Reputation: 1120
I have the following table:
day_1 = as.Date('2020-03-02')
day_2 = as.Date('2021-03-02')
day_3 = as.Date('2021-02-02')
data_example <- data.frame(pay_date = c(rep(day_1,4),rep(day_2,3),rep(day_3,3)),
arrears = c(0,0:2,rep(0:2,2)),
to_pay = c(2:5,2:4,4:6),
paid = c(2:5,2,3,0,4,0,0))
The data is:
> data_example
pay_date arrears to_pay paid
1 2020-03-02 0 2 2
2 2020-03-02 0 3 3
3 2020-03-02 1 4 4
4 2020-03-02 2 5 5
5 2021-03-02 0 2 2
6 2021-03-02 1 3 3
7 2021-03-02 2 4 0
8 2021-02-02 0 4 4
9 2021-02-02 1 5 0
10 2021-02-02 2 6 0
I want to aggregate the data by pay_date and arrears, and accumulate the amounts to_pay (in col1) and paid (in col2). Then I want to create col 3, which is the cumulate sum of col 1
. For example, for '2020-03-02', for arrears 0, the cumulative sum is 5. For arrears 1, the cumulative sum is 5 (from arrears 0) + 4 (from arrears 1) = 9. For arrears 2, the cumulative sum is 5 + 4 + 5 (from arrears 2:
pay_date arrears col1 col2 col3
* <date> <dbl> <int> <dbl> <int>
1 2020-03-02 0 5 5 5
2 2020-03-02 1 4 4 9
3 2020-03-02 2 5 5 14
The next calculation is col 4, which is the cumulative sum of col 2.

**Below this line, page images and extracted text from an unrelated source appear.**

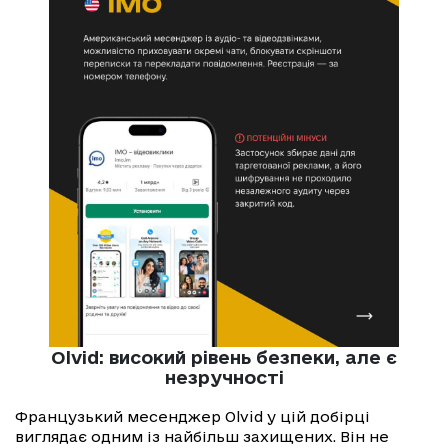
Olvid: високий рівень безпеки, але є
незручності
Французький месенджер Olvid у цій добірці
виглядає одним із найбільш захищених. Він не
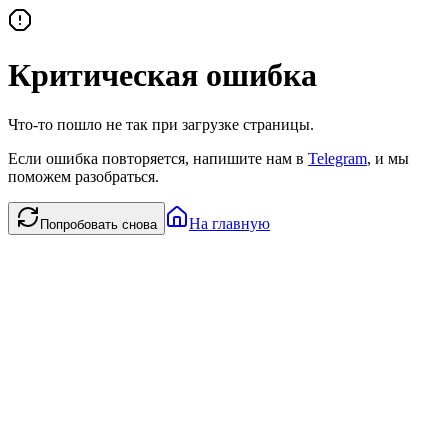
Критическая ошибка
Что-то пошло не так при загрузке страницы.
Если ошибка повторяется, напишите нам в
Telegram
, и мы
поможем разобраться.
На главную
Попробовать снова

Col 5 is the total sum of to_pay
by pay_date
.
The payment performance is col4/col5. This is the expected result:
pay_date arrears col1 col2 col3 col4 col5 `Payment performance`
* <date> <dbl> <int> <dbl> <int> <dbl> <int> <dbl>
1 2020-03-02 0 5 5 5 5 14 0.36
2 2020-03-02 1 4 4 9 9 14 0.64
3 2020-03-02 2 5 5 14 14 14 1.00
4 2021-02-02 0 4 4 4 4 15 0.27
5 2021-02-02 1 5 0 9 4 15 0.27
6 2021-02-02 2 6 0 15 4 15 0.27
7 2021-03-02 0 2 2 2 2 9 0.22
8 2021-03-02 1 3 3 5 5 9 0.56
9 2021-03-02 2 4 0 9 5 9 0.56
I tried this code but I failed to group the sums:
data_example %>%
group_by(pay_date, arrears) %>%
summarise(col1 = sum(to_pay),
col2 = sum(paid),
.groups = "drop") %>%
mutate(col3 = cumsum(col1),
col4 = cumsum(col2),
col5 = sum(col1),
`Payment performance` = round(col4/col5, digits = 2))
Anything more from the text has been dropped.